In This Issue

Breast Cancer Death Rates on the Decline

Nationwide, cancer death rates are falling steadily, according to the American Cancer Society’s annual cancer statistics report, Cancer Facts & Figures 2009.

Cancer death rates dropped 19.2 percent among men between 1990 and 2005, and rates dropped 11.4 percent from 1991–2005. These drops represent about 650,000 cancer deaths avoided over the past 15 years.

Decreases in death from lung, prostate and colorectal cancer accounted for about 80 percent of the decline among men, while decreases in breast and colorectal cancer made up about 60 percent of the decline for women.

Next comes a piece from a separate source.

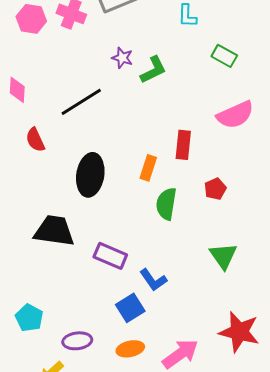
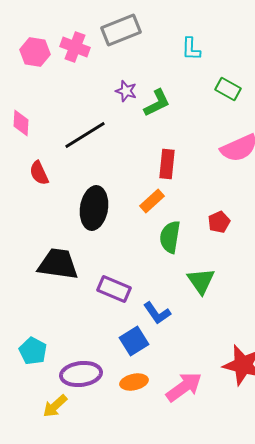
red rectangle: (183, 145) -> (167, 164), moved
orange rectangle: (148, 168) -> (152, 201), turned 30
green triangle: (223, 256) -> (201, 281), moved
purple ellipse: (77, 341) -> (81, 374), size x1.4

Here in Solano County, “the mortality rate for breast cancer has declined by more than 27 percent, due to the combined effects of better treatment and earlier diagnosis,” says Charlene Thompson, cancer data coordinator for the NorthBay Cancer Center. “From 1988 to 2004, the mortality rate for African Americans declined by 12 percent, for Hispanic women it declined by 13 percent, and as much as 27 percent for Caucasian women.”

While breast cancer mortality rates are declining, overall cancer mortality rates are on the increase here. According to the California Health Interview Survey—a scientific statewide survey conducted every two years—the three leading causes of death in Solano County are cancer, heart disease and stroke, in that order. Solano County ranked 49 out of 58 in death rates from cancer in 2006, and death rates from all cancers here have been on the rise since 2003.